======== THE RECORDS

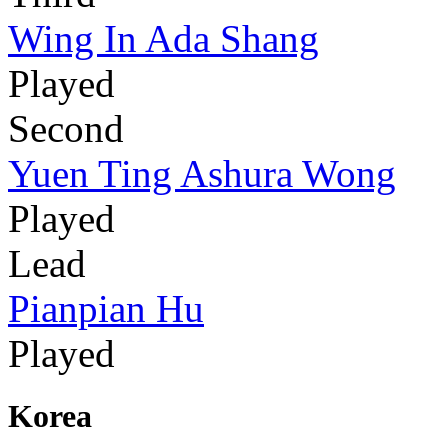
Wing In Ada Shang
Played
Second
Yuen Ting Ashura Wong
Played
Lead
Pianpian Hu
Played
Korea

================

* WHAT IS REQUIRED *
The copy you give must repeat each record character for character, but it must not include the pictures.

* ANSWER SPACE *
Wing In Ada Shang
Played
Second
Yuen Ting Ashura Wong
Played
Lead
Pianpian Hu
Played
Korea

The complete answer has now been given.